Alamut, la forteresse des Assassins

Au cœur des hautes montagnes de l’Elbrouz, au sommet d’un piton abrupte, veillent les ruines du château du « Vieux de la Montagne », Hassan-i Sabbāh. Au XIe siècle, ce nom faisait résonner la terreur aux quatre coins des terres d’Islam aussi bien que chez les Croisés. Il était indissociable de celui des « assassins », ses disciples qui, fanatisés, complètement drogués et un pied déjà au paradis, étaient passés maîtres dans l’art d’ôter la vie. Du Caire à Ispahan, de Bagdad à Constantinople, les têtes des souverains, des chefs de guerre et des chefs religieux roulaient les unes après les autres. Cette secte dite « nizarîte » est née de l’ismaélisme, l’une des branches du chiisme. Elle prônait un retour aux sources de l’Islam et son grand combat, véritable guerre sainte, était livré contre les sultans Seldjoukides qui régnaient alors entre la Perse et le Proche-Orient. Seules les hordes de guerriers mongols plus sanguinaires encore, déferlant sur la Perse près de deux siècles après, parvinrent sur ordre d’Houlagou Khan à raser Alamut (« le nid d’aigle ») et à mettre un terme aux agissements de la secte en 1256. Hassan Sabbah n’avait pourtant pas toujours été le « Vieux de la Montagne ». Dans sa jeunesse il était un ami proche du poète Omar Khayyam, que l’érudition, la poésie et les arts unissaient. Comment un tel fossé a-t-il pu se creuser, menant d’une part à l’ordre des assassins et leur retraite religieuse au fond de froides montagnes et de l’autre aux sensuels rubaiyats chantant l’amour du vin du célèbre poète ?

L'histoire se répète

L’écho de cette histoire, qui a traversé les siècles et jouit aujourd’hui d’une grande popularité, retentit étrangement dans l’histoire moderne de l’Iran. Il serait séduisant d’établir quelques parallèles entre la vie d’Hassan Sabbah et celle de l’ayatollah Khomeini, qui renversant le Shah d’Iran au moyen de la Révolution Islamique prit le pouvoir en 1979 et instaura le nouveau régime ultra-conservateur de la République islamique d’Iran. Dans leur érudition, leur idéalisme, contraire aux régimes dominants, puis leur exile forcé, au péril de leur vie, et enfin dans leur retour sanguinaire à la tête de masses fanatiques, faisant trembler tout l’ordre établi et dont les retombées se feront ressentir bien au-delà des frontières de leur royaume respectif. Ne reste plus qu’à espérer qu’aujourd’hui, la cavalerie mongole montera de l’intérieur du pays et saura le mener vers des jours meilleurs.
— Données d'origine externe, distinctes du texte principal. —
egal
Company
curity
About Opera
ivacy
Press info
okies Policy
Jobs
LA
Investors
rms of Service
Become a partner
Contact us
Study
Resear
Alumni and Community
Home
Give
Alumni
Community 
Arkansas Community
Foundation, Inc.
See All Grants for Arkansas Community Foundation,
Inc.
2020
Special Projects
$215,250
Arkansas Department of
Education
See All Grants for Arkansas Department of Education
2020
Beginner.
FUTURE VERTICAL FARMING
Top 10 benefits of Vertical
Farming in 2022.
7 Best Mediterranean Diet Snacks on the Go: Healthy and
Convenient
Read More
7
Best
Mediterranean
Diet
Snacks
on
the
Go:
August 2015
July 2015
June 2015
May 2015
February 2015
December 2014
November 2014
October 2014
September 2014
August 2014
Ancienne ambassade des États-Unis, Téhéran

Atteindre le nid d'aigle

Lever de soleil sur la forteresse, perchée au sommet de la falaise
Ghazor Khan

Pour monter à Gazor Khan, village lové à 2000 mètres d’altitude au pied du château menaçant, point de dromadaire ni de cheval. Il faut prendre un taxi de Qazvin, (capitale de l’empire safavide au XVIe siècle située environ 150 km au nord-ouest de Téhéran), dont nous finissons par fixer le prix après une heure d’âpres négociations. Le taxi s’envole à la vitesse de la lumière sur de petites routes de montagne tortueuses et défoncées. Pendant deux longues heures ce ne sont pas seulement les paysages qui défilent devant nos yeux, mais aussi nos vies. L’emprise du Vieux de la Montagne perdure, il faut une foi inébranlable en l’au-delà pour conduire de la sorte. En ce qui me concerne, j’aurais aussi bien pu arriver au paradis qu’à Alamut sans me rendre compte de rien. 
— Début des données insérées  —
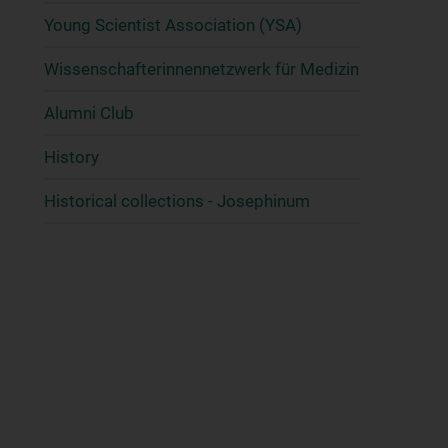
Young Scientist Association (YSA)
Wissenschafter­innennetzwerk für Medizin
Alumni Club
History
Historical collections - Josephinum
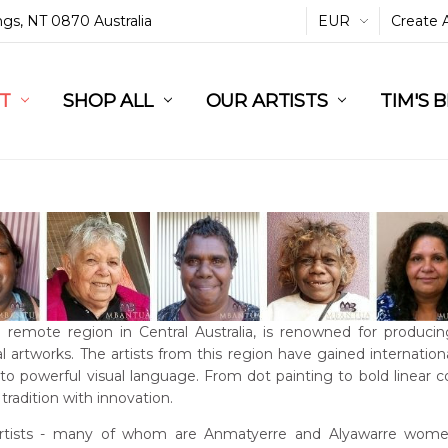
ings, NT 0870 Australia
EUR
Create 
L
ST
RT
SHOP ALL
OUR ARTISTS
TIM'S 
a remote region in Central Australia, is renowned for producin
l artworks. The artists from this region have gained international
into powerful visual language. From dot painting to bold linear 
tradition with innovation.
rtists - many of whom are Anmatyerre and Alyawarre women 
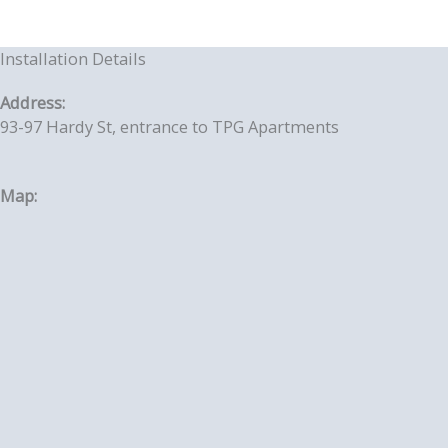
Installation Details
Address:
93-97 Hardy St, entrance to TPG Apartments
Map:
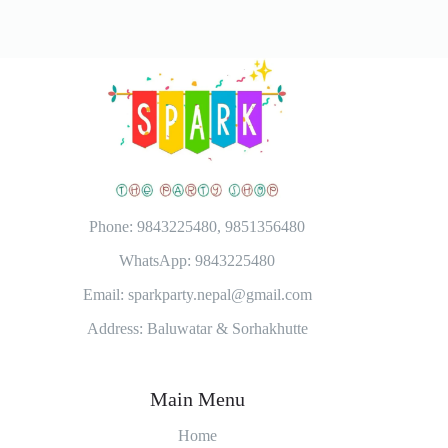
Phone: 9843225480, 9851356480
WhatsApp: 9843225480
Email: sparkparty.nepal@gmail.com
Address: Baluwatar & Sorhakhutte
Main Menu
Home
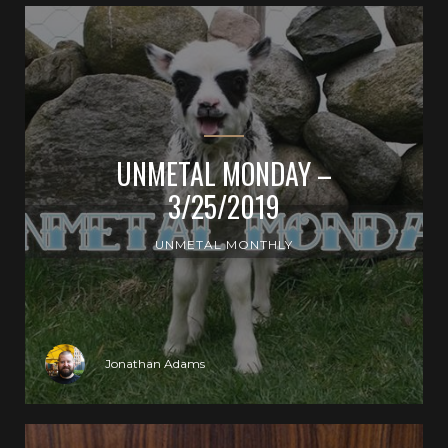
UNMETAL MONDAY –
3/25/2019
UNMETAL MONTHLY
Jonathan Adams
Panne de taxi au retour de Ghazor Khan
L'heure du thé c'est sacré, même en stop.

ḥašašyīn

Ce terme utilisé pour désigner les disciples du Vieux de la Montagne est parvenu dans le langage moderne sous la forme d’ « assassin ». Plusieurs hypothèses sont avancées pour en expliquer la signification. La plus populaire, qui n’est pourtant pas la plus plausible, se rapporte à la grande consommation de haschisch chez les disciples de la secte, qui les aurait aidé à passer à l’acte lors d’opérations la plupart du temps sans retour. On les aurait donc appelé dès l’origine les haschaschins en arabe. Une autre interprétation possible de la formule ḥašašyīn serait «  ceux qui sont fidèles au fondement de la loi (de l’islam) ». Enfin, une troisième interprétation possible est basée sur le nom de Hassan Sabbah : « Hassan djinn ». Les assassins seraient alors les djinns (mauvais esprits dans le monde musulman) qu’envoyait le Maître pour terroriser ses ennemis. 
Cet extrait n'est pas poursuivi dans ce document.